她恨不得坐起來,狠狠抽這個不孝子兩巴掌!
“母親。不如我們商量一下?”
駱文舟緩緩站起身。
他的身後,突然冒出數名氣息鋒利的強者。
或許不如福伯,但加在一起,足以拿下無限接近入境的福伯!
“你要幹什麼?”駱夫人隱隱嗅到了危險氣息。
而福伯遲遲沒有現身。
想必,也是遭遇不測了。
今晚他被楚紅葉重創。身心俱疲。
又面臨這幫突然殺出來的強者,招架不住也是情理之中。
“不如,這駱家就真的讓我來做主吧?”
駱文舟緩緩說道:“您試過了。效果並不理想。”
說罷。
駱文舟緩緩轉身,走向了房門口。
只是在臨出門前,駱文舟扔下了一句話:“做得乾淨點。”
“是。”一名強者點頭。
“哦對了。”駱文舟忽然停下了腳步。“我父親是心臟病突發,猝死的。”
“明白。”一名強者點頭。微微活動了一下筋骨。
只要一掌拍在動彈不得的駱夫人心口。足以造成猝死假象。
而送往搶救的醫院,和駱胤是同一家。
有駱家股份。要在證明上造假,輕而易舉。
“你這個畜生!”
身後響起駱夫人驚恐的怒吼!
“你不得好死!”
“行了。”駱文舟淡漠道。“我父親當了英雄,最終也不得善終。”
“有什麼分別嗎?”
咯吱。
駱文舟關上了房門。
屋內的一切,他都不會再去理會。
他能支持駱夫人殘殺駱胤。
駱夫人就應該能夠想到。這一天,遲早會來。
也許駱夫人唯一沒想到的是,這一天會來的如此快,快如驚雷!
走出房門時。
福伯神情蒼白地站在門外。畢恭畢敬地迎接着駱家真正的新主人。
“此事和你無關。”駱文舟平靜道。“只要你願意留在我的身邊。待遇和之前一樣。而且,我會把你當人看。而不是一條狗。”
“是。少爺。”福伯微微點頭。
不久前,他面臨生死抉擇。
他選擇了求生,而不是陪駱夫人下地獄。
當下人的,跟誰做事都一樣。良禽擇木而棲。
事實證明,駱夫人的確當不了駱家的主人。
她昏招頻出。

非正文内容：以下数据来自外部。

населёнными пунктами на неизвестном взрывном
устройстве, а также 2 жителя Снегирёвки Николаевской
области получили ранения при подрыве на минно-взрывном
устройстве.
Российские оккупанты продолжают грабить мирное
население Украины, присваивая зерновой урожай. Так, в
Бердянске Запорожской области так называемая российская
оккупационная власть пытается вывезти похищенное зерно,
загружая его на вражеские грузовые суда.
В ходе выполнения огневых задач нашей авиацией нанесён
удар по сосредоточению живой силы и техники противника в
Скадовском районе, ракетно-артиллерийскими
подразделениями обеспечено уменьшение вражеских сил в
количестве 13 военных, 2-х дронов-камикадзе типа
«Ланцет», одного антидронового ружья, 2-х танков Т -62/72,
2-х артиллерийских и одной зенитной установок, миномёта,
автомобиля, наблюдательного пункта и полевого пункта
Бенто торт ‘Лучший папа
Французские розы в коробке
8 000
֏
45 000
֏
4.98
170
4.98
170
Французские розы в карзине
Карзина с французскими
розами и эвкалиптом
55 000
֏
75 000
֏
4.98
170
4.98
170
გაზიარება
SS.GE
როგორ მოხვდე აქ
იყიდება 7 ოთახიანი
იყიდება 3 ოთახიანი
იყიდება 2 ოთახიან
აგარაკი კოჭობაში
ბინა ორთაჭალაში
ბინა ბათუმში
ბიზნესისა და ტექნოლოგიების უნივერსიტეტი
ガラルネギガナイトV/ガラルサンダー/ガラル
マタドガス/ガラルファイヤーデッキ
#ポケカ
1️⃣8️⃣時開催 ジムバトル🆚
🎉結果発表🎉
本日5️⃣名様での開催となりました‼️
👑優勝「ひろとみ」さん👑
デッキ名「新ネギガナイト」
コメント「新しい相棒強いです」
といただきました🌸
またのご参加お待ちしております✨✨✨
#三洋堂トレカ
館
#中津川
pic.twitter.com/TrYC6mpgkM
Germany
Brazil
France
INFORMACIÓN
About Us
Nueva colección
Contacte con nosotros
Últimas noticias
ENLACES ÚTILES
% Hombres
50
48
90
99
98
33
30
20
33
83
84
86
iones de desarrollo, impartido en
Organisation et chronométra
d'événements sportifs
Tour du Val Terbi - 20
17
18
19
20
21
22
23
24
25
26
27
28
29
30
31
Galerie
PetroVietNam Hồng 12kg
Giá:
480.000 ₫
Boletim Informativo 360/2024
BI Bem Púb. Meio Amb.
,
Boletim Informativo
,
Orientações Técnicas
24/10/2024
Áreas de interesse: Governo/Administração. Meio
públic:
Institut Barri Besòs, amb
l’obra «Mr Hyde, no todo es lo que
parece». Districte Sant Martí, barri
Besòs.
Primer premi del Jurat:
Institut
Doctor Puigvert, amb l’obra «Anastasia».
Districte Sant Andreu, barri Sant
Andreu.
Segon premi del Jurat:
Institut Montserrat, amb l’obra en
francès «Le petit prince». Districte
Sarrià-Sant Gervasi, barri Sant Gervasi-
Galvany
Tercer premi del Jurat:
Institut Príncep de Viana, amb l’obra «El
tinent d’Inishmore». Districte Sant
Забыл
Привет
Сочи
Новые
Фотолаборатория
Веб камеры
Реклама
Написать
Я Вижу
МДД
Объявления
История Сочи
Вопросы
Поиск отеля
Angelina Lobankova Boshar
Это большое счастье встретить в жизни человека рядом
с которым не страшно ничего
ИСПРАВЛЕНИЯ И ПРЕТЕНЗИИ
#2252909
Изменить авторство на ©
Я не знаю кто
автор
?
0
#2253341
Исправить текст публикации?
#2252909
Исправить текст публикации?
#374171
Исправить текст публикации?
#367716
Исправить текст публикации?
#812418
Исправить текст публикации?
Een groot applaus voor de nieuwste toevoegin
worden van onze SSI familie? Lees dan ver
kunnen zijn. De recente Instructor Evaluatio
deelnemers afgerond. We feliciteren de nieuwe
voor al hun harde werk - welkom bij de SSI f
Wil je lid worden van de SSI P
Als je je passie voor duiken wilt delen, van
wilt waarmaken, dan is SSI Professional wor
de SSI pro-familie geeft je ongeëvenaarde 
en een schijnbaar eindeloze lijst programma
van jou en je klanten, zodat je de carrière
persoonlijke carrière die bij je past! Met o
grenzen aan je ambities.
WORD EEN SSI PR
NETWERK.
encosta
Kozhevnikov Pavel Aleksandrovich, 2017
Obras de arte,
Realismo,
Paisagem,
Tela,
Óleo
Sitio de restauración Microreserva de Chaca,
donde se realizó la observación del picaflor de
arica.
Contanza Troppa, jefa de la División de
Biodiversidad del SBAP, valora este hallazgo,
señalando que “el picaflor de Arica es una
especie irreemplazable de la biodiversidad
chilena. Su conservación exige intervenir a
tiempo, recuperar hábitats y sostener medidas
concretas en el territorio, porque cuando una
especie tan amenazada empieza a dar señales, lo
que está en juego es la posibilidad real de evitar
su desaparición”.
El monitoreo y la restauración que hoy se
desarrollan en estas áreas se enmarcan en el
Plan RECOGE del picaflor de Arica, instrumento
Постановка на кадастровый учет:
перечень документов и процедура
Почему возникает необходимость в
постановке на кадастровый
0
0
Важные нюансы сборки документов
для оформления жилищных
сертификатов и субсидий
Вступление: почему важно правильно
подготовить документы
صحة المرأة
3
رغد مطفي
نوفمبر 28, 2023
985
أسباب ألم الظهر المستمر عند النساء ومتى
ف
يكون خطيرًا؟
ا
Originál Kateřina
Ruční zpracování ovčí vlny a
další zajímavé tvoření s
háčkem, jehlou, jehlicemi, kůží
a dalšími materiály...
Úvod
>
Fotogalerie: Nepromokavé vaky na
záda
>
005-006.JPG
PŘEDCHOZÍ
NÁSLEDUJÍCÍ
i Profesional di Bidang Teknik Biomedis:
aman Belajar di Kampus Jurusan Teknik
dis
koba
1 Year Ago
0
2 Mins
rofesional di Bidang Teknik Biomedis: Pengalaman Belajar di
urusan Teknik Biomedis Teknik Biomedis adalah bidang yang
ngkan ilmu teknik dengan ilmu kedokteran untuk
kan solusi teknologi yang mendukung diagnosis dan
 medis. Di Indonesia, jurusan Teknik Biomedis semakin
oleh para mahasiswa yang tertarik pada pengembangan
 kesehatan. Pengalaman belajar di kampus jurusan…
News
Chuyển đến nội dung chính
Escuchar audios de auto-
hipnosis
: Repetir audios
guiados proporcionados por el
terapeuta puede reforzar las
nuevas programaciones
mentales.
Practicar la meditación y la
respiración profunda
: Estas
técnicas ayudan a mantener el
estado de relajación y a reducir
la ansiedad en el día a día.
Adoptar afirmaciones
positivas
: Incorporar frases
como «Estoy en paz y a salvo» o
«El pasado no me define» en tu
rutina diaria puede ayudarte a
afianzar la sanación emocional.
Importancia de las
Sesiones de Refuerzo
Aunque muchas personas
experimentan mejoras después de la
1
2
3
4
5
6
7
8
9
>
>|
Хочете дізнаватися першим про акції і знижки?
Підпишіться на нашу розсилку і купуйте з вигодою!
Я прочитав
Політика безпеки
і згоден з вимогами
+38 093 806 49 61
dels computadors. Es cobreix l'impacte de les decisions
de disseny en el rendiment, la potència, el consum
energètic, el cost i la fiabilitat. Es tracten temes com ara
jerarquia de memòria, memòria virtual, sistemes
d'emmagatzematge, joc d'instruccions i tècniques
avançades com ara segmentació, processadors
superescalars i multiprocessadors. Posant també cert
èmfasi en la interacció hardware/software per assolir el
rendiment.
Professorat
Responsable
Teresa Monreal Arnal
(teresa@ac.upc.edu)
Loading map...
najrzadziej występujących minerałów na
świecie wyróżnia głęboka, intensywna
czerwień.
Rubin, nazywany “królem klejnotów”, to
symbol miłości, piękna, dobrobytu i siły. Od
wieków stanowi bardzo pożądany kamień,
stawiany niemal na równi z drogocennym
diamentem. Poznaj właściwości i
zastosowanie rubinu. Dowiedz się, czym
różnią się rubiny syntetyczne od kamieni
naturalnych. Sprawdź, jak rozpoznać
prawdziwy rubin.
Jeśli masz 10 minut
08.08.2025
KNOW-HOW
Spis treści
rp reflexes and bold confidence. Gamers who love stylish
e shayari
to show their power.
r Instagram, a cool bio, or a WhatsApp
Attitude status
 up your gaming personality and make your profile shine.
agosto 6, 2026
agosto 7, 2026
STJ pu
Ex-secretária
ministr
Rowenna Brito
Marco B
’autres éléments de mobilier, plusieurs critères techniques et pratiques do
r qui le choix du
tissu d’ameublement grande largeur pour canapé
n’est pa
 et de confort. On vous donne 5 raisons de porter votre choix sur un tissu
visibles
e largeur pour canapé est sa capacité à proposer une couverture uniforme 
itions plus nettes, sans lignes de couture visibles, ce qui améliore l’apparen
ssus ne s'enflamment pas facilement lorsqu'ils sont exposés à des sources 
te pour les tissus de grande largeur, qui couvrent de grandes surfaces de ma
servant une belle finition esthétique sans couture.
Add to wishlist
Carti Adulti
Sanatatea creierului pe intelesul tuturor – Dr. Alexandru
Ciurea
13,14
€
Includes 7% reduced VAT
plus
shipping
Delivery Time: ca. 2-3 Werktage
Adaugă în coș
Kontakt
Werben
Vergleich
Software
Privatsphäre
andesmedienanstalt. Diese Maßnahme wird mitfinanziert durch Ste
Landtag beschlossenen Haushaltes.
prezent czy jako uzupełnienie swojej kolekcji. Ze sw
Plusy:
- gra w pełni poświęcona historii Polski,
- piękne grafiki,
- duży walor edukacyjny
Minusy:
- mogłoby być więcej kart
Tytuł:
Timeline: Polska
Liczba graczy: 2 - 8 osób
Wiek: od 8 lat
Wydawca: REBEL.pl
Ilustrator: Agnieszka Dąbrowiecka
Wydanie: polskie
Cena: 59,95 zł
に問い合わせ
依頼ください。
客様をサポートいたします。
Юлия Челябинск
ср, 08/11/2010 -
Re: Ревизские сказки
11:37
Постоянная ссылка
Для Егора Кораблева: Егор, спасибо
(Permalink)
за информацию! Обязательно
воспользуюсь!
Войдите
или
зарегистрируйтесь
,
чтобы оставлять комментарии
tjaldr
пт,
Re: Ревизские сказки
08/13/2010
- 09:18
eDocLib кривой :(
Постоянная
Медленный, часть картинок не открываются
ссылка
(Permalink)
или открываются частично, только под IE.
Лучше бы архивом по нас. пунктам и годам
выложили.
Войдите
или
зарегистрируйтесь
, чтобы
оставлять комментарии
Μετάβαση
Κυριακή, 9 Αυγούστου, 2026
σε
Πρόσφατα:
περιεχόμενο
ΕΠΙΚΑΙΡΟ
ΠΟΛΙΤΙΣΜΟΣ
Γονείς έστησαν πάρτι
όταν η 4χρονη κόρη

在除掉駱胤之後,頻頻幹出膨脹舉動。令自身和駱家陷入僵局,難以善後。
這大概是壓抑了二十多年後的宣泄吧。
但駱文舟,並不是她想象中的傀儡。
他有思想,更有野心。
他能爲了當上駱家主人,而向自己的生父揮動屠刀。就足以證明他的殘忍與冷血。
他甚至不在意自己的母親是否真的有能力令他變成比父親更加強大的白城守護神。
他唯一聽進去的,只有一句話。
父親精力旺盛,身體強壯。
不發生點意外,也許十年二十年,駱文舟也當不了駱家的主人。
這句話,打動了駱文舟。
便有了今時今日的駱家鉅變。
“我聽說過一句老話。一將功成萬骨枯。”駱文舟平靜道。“我腳下踩着的,是我父母的白骨。”
“我能成大器嗎?”
駱文舟看了福伯一眼。
後者被他那如餓狼般的眼神一看,登時毛骨悚然。
這小子,是個瘋子!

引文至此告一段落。